> [Your objective]
Every line with the string "بكالوريا" in it belongs in your answer, so copy them all from the data.

> [Data to examine]
####################

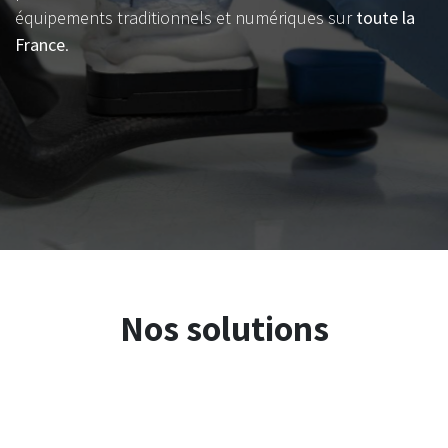
équipements traditionnels et numériques sur
toute la
France
.
Nos solutions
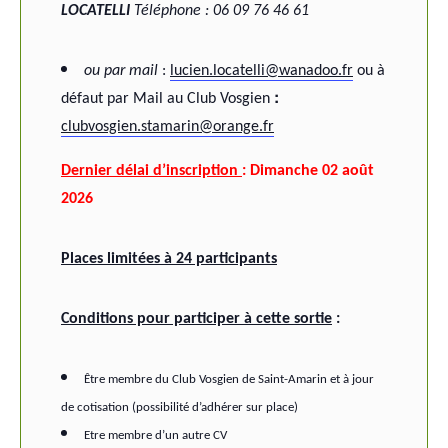
LOCATELLI
Téléphone : 06 09 76 46 61
ou par mail
:
lucien.locatelli@wanadoo.fr
ou à
:
défaut par Mail au Club Vosgien
clubvosgien.stamarin@orange.fr
Dernier délai d’inscription
: Dimanche 02 août
2026
Places limitées à 24 participants
Conditions pour participer à cette sortie
:
Être membre du Club Vosgien de Saint-Amarin et à jour
de cotisation (possibilité d’adhérer sur place)
Etre membre d’un autre CV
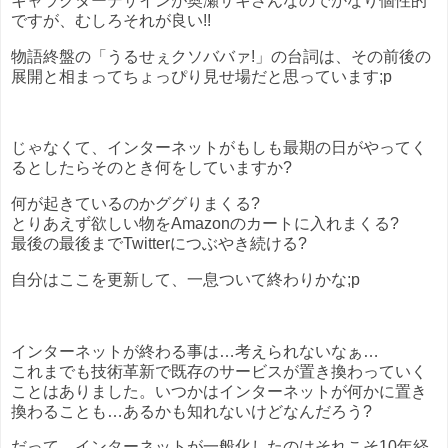
キャラクターデザインが奥瀬サキさんなのでかなり個性的
ですが、むしろそれが良い!!
物語終盤の「うるせぇクソババァ!」の台詞は、その前後の
展開と相まってちょっぴり見せ場だと思っています;p
じゃなくて、インターネットがもしも最期の日がやってく
るとしたらそのとき何をしていますか?
何が起きているのかググりまくる?
とりあえず欲しい物をAmazonのカートに入れまくる?
最後の最後までTwitterにつぶやき続ける?
自分はここを更新して、一息ついて終わりかな;p
インターネットが終わる事は…考えられないなぁ…
これまでも技術革新で既存のサービスが置き換わっていく
ことはありました。いつかはインターネットが何かに置き
換わることも…あるかも知れないけどなんだろう?
だって、インターネットが一般化したのはそれこそ10年経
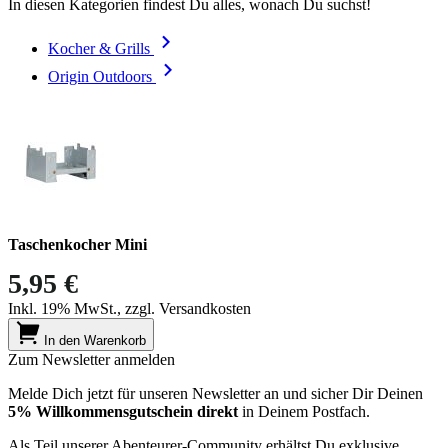
In diesen Kategorien findest Du alles, wonach Du suchst!
Kocher & Grills
Origin Outdoors
Taschenkocher Mini
5,95 €
Inkl. 19% MwSt., zzgl. Versandkosten
In den Warenkorb
Zum Newsletter anmelden
Melde Dich jetzt für unseren Newsletter an und sicher Dir Deinen
5% Willkommensgutschein direkt
in Deinem Postfach.
Als Teil unserer Abenteurer-Community erhältst Du exklusive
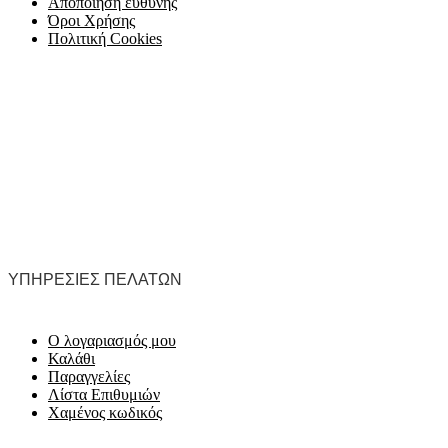
Αποποίηση ευθύνης
Όροι Χρήσης
Πολιτική Cookies
ΥΠΗΡΕΣΊΕΣ ΠΕΛΑΤΏΝ
Ο λογαριασμός μου
Καλάθι
Παραγγελίες
Λίστα Επιθυμιών
Χαμένος κωδικός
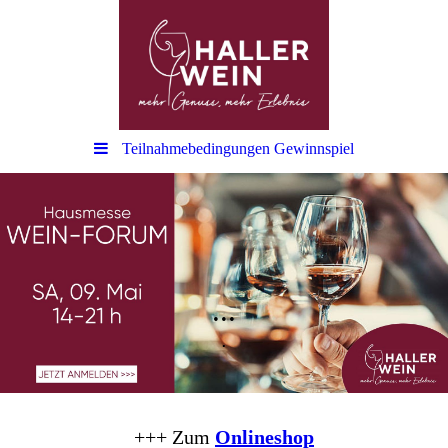
Teilnahmebedingungen Gewinnspiel
...
.
+++ Zum
Onlineshop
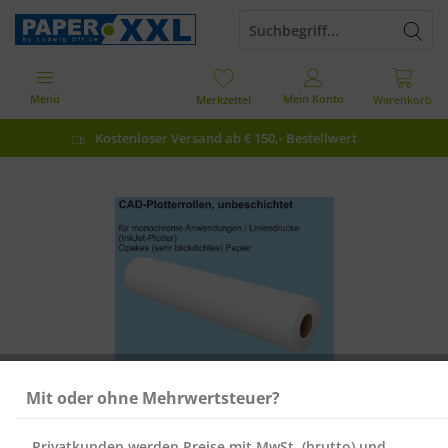
Menü
Mein Konto
Merkzettel
Warenkorb
Kostenloser Versand ab € 150,- Bestellwert
Mit oder ohne Mehrwertsteuer?
Privatkunden werden Preise mit MwSt. (brutto) und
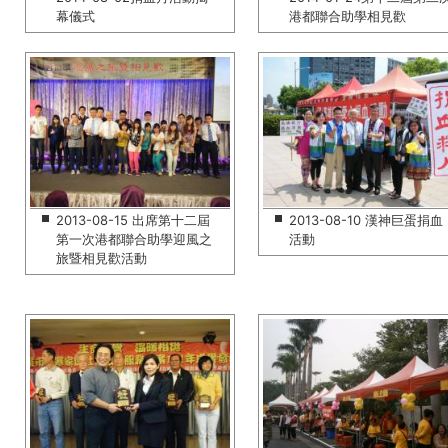
幕儀式
港都聯合助學相見歡
2013-08-15 出席第十二屆
2013-08-10 漢神巨蛋捐血
第一次港都聯合助學迎風之
活動
旅暨相見歡活動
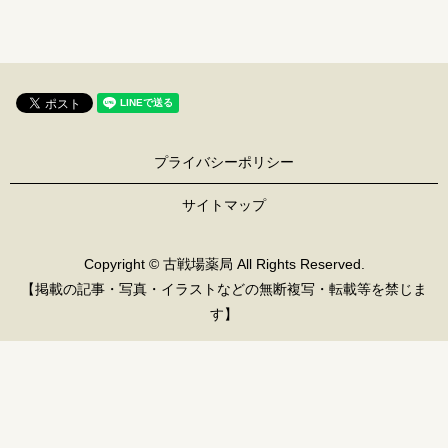
プライバシーポリシー
サイトマップ
Copyright © 古戦場薬局 All Rights Reserved.
【掲載の記事・写真・イラストなどの無断複写・転載等を禁じま
す】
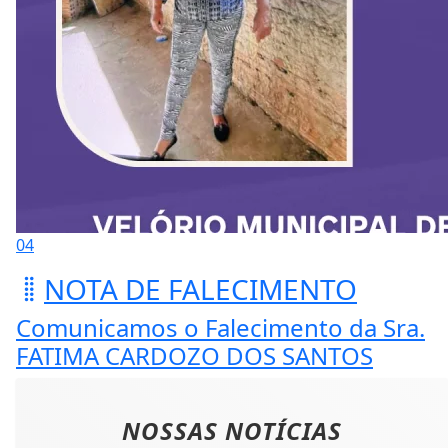
04
NOTA DE FALECIMENTO
Comunicamos o Falecimento da Sra.
FATIMA CARDOZO DOS SANTOS
NOSSAS NOTÍCIAS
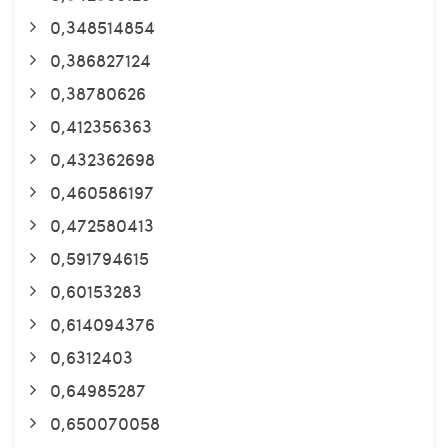
0,348514854
0,386827124
0,38780626
0,412356363
0,432362698
0,460586197
0,472580413
0,591794615
0,60153283
0,614094376
0,6312403
0,64985287
0,650070058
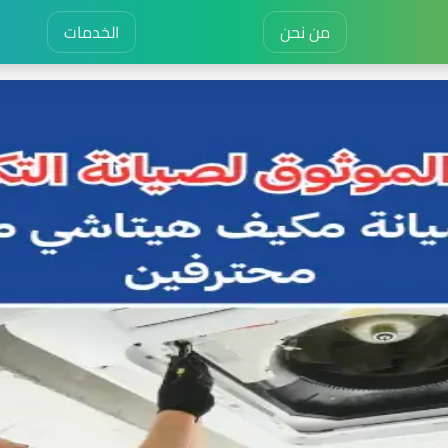
من نحن
الخدمات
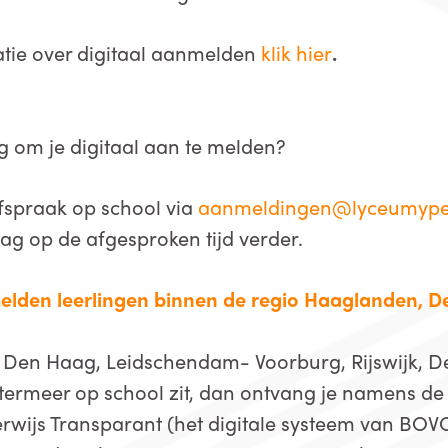
atie over digitaal aanmelden
klik hier
.
g om je digitaal aan te melden?
spraak op school via
aanmeldingen@lyceumype
ag op de afgesproken tijd verder.
lden leerlingen binnen de regio Haaglanden, D
io Den Haag, Leidschendam- Voorburg, Rijswijk, Del
termeer op school zit, dan ontvang je namens de
wijs Transparant (het digitale systeem van BOVO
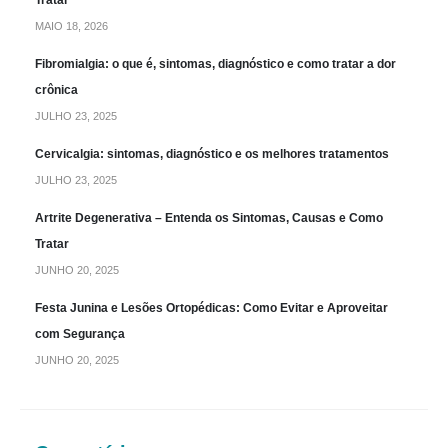
MAIO 18, 2026
Fibromialgia: o que é, sintomas, diagnóstico e como tratar a dor
crônica
JULHO 23, 2025
Cervicalgia: sintomas, diagnóstico e os melhores tratamentos
JULHO 23, 2025
Artrite Degenerativa – Entenda os Sintomas, Causas e Como
Tratar
JUNHO 20, 2025
Festa Junina e Lesões Ortopédicas: Como Evitar e Aproveitar
com Segurança
JUNHO 20, 2025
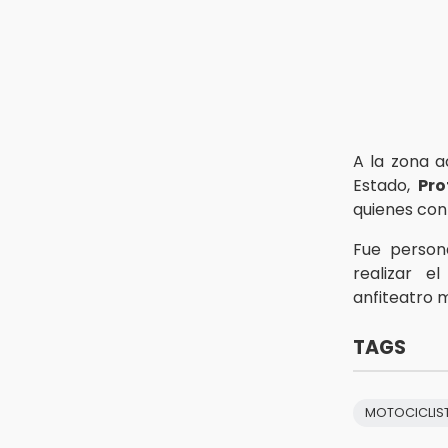
13:26
Ya instalan más de 2 mil luces
para fiestas patrias en el Centro
Histórico
12:55
Aranza López, la poblana que tocó
A la zona 
la gloria
Estado,
Pro
quienes con
Fue person
realizar e
anfiteatro 
TAGS
MOTOCICLIS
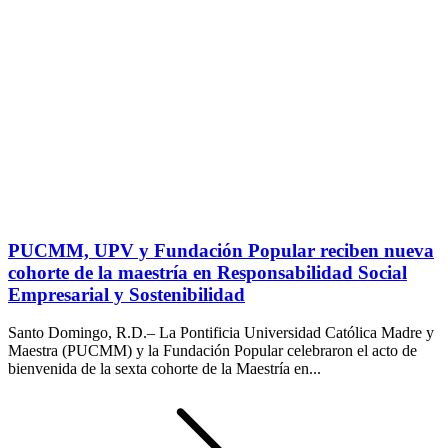
PUCMM, UPV y Fundación Popular reciben nueva
cohorte de la maestría en Responsabilidad Social
Empresarial y Sostenibilidad
Santo Domingo, R.D.– La Pontificia Universidad Católica Madre y
Maestra (PUCMM) y la Fundación Popular celebraron el acto de
bienvenida de la sexta cohorte de la Maestría en...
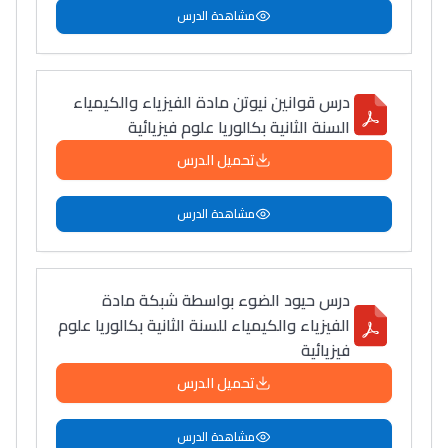
مشاهدة الدرس
درس قوانين نيوتن مادة الفيزياء والكيمياء
السنة الثانية بكالوريا علوم فيزيائية
تحميل الدرس
مشاهدة الدرس
درس حيود الضوء بواسطة شبكة مادة
الفيزياء والكيمياء للسنة الثانية بكالوريا علوم
فيزيائية
تحميل الدرس
مشاهدة الدرس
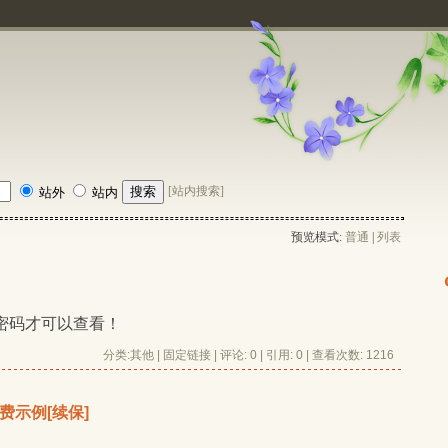
[站内搜索]
站外
站内
预览模式:
普通
| 
列表
密码才可以查看！ 
分类:
其他
| 
固定链接
| 
评论: 0
| 引用: 0 | 查看次数: 1216 
费示例[续保]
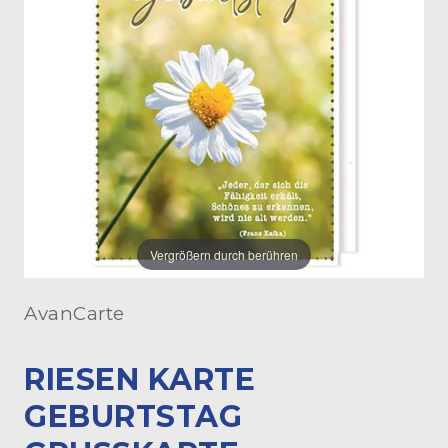
Vergrößern durch berühren
AvanCarte
RIESEN KARTE
GEBURTSTAG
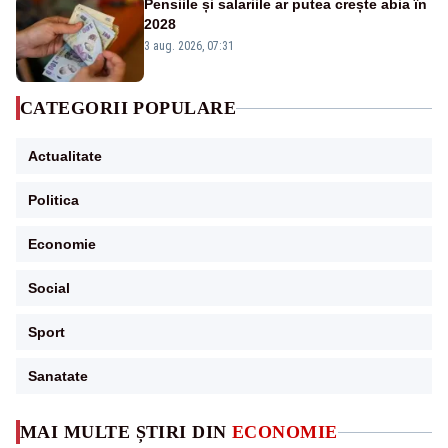
Pensiile și salariile ar putea crește abia în
2028
3 aug. 2026, 07:31
CATEGORII POPULARE
Actualitate
Politica
Economie
Social
Sport
Sanatate
MAI MULTE ȘTIRI DIN
ECONOMIE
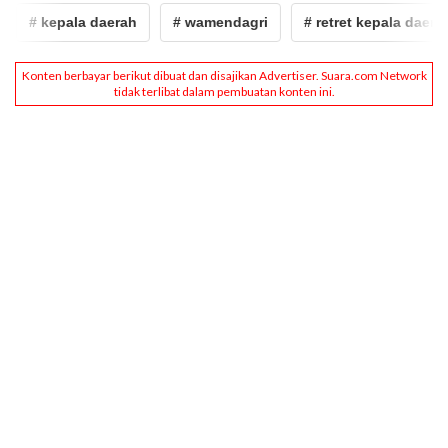
# kepala daerah
# wamendagri
# retret kepala daerah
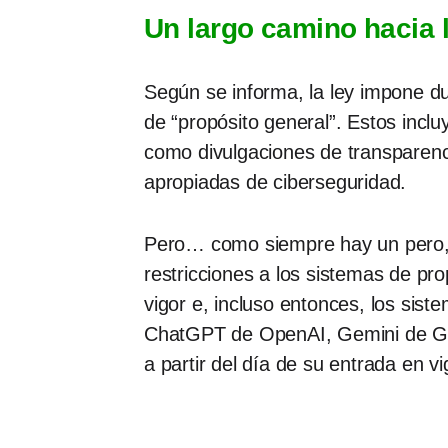
Un largo camino hacia 
Según se informa, la ley impone du
de “propósito general”. Estos inclu
como divulgaciones de transparenc
apropiadas de ciberseguridad.
Pero… como siempre hay un pero, p
restricciones a los sistemas de p
vigor e, incluso entonces, los sis
ChatGPT de OpenAI, Gemini de Goog
a partir del día de su entrada en v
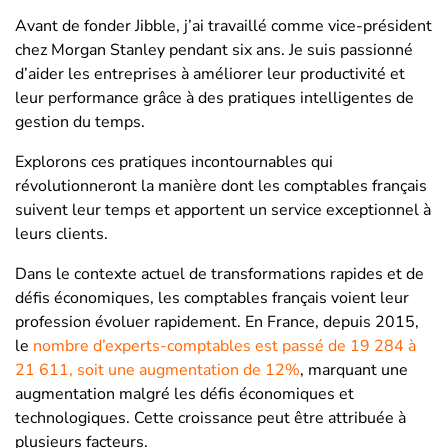
Avant de fonder Jibble, j’ai travaillé comme vice-président
chez Morgan Stanley pendant six ans. Je suis passionné
d’aider les entreprises à améliorer leur productivité et
leur performance grâce à des pratiques intelligentes de
gestion du temps.
Explorons ces pratiques incontournables qui
révolutionneront la manière dont les comptables français
suivent leur temps et apportent un service exceptionnel à
leurs clients.
Dans le contexte actuel de transformations rapides et de
défis économiques, les comptables français voient leur
profession évoluer rapidement. En France, depuis 2015,
le
nombre d’experts-comptables est passé de 19 284 à
21 611, soit une augmentation de 12%
, marquant une
augmentation malgré les défis économiques et
technologiques. Cette croissance peut être attribuée à
plusieurs facteurs.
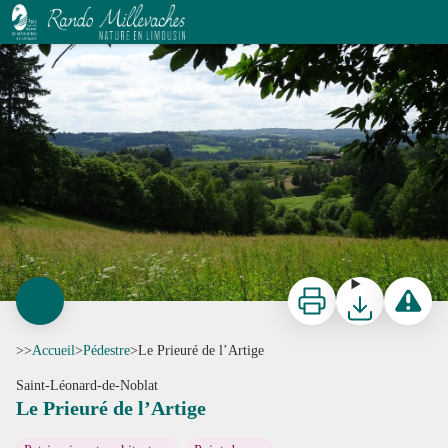
Le Prieuré de l’Artige
OT Noblat
Imprimer
Télécharger
Signaler 
>>
Accueil
>
Pédestre
>
Le Prieuré de l’Artige
Saint-Léonard-de-Noblat
Le Prieuré de l’Artige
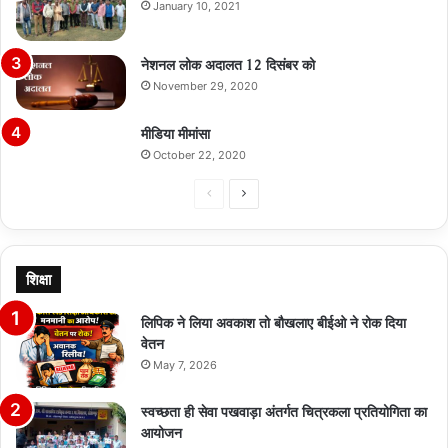
January 10, 2021
नेशनल लोक अदालत 12 दिसंबर को
November 29, 2020
मीडिया मीमांसा
October 22, 2020
Previous
Next
page
page
शिक्षा
लिपिक ने लिया अवकाश तो बौखलाए बीईओ ने रोक दिया
वेतन
May 7, 2026
स्वच्छता ही सेवा पखवाड़ा अंतर्गत चित्रकला प्रतियोगिता का
आयोजन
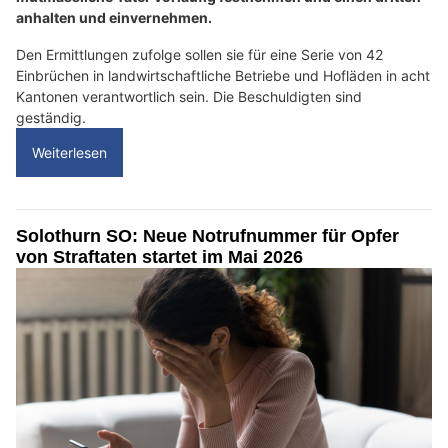
anhalten und einvernehmen.
Den Ermittlungen zufolge sollen sie für eine Serie von 42
Einbrüchen in landwirtschaftliche Betriebe und Hofläden in acht
Kantonen verantwortlich sein. Die Beschuldigten sind
geständig.
Weiterlesen
Solothurn SO: Neue Notrufnummer für Opfer
von Straftaten startet im Mai 2026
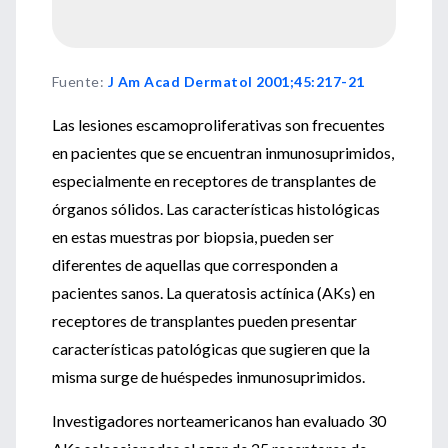
Fuente
:
J Am Acad Dermatol 2001;45:217-21
Las lesiones escamoproliferativas son frecuentes
en pacientes que se encuentran inmunosuprimidos,
especialmente en receptores de transplantes de
órganos sólidos. Las características histológicas
en estas muestras por biopsia, pueden ser
diferentes de aquellas que corresponden a
pacientes sanos. La queratosis actínica (AKs) en
receptores de transplantes pueden presentar
características patológicas que sugieren que la
misma surge de huéspedes inmunosuprimidos.
Investigadores norteamericanos han evaluado 30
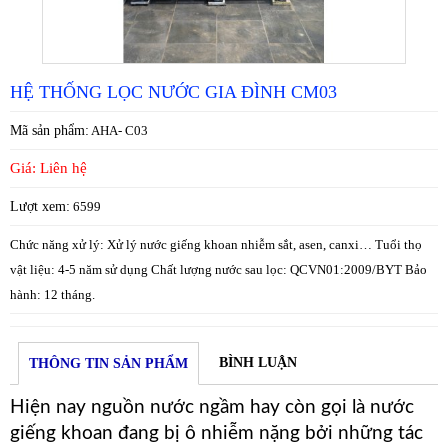
HỆ THỐNG LỌC NƯỚC GIA ĐÌNH CM03
Mã sản phẩm:
AHA- C03
Giá: Liên hệ
Lượt xem:
6599
Chức năng xử lý: Xử lý nước giếng khoan nhiễm sắt, asen, canxi… Tuổi thọ
vật liệu: 4-5 năm sử dụng Chất lượng nước sau lọc: QCVN01:2009/BYT Bảo
hành: 12 tháng.
BÌNH LUẬN
THÔNG TIN SẢN PHẨM
Hiện nay nguồn nước ngầm hay còn gọi là nước
giếng khoan đang bị ô nhiễm nặng bởi những tác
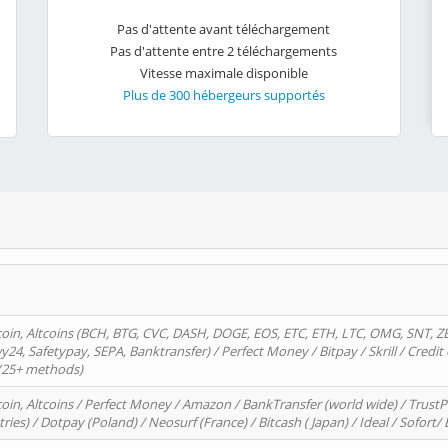
Pas d'attente avant téléchargement
Pas d'attente entre 2 téléchargements
Vitesse maximale disponible
Plus de 300 hébergeurs supportés
oin, Altcoins (BCH, BTG, CVC, DASH, DOGE, EOS, ETC, ETH, LTC, OMG, SNT, Z
4, Safetypay, SEPA, Banktransfer) / Perfect Money / Bitpay / Skrill / Credit 
 (25+ methods)
oin, Altcoins / Perfect Money / Amazon / BankTransfer (world wide) / Trus
tries) / Dotpay (Poland) / Neosurf (France) / Bitcash ( Japan) / Ideal / Sofort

####################

> [Task result]
السنة الثانية بكالوريا علوم فيزيائية
الفيزياء والكيمياء للسنة الثانية بكالوريا علوم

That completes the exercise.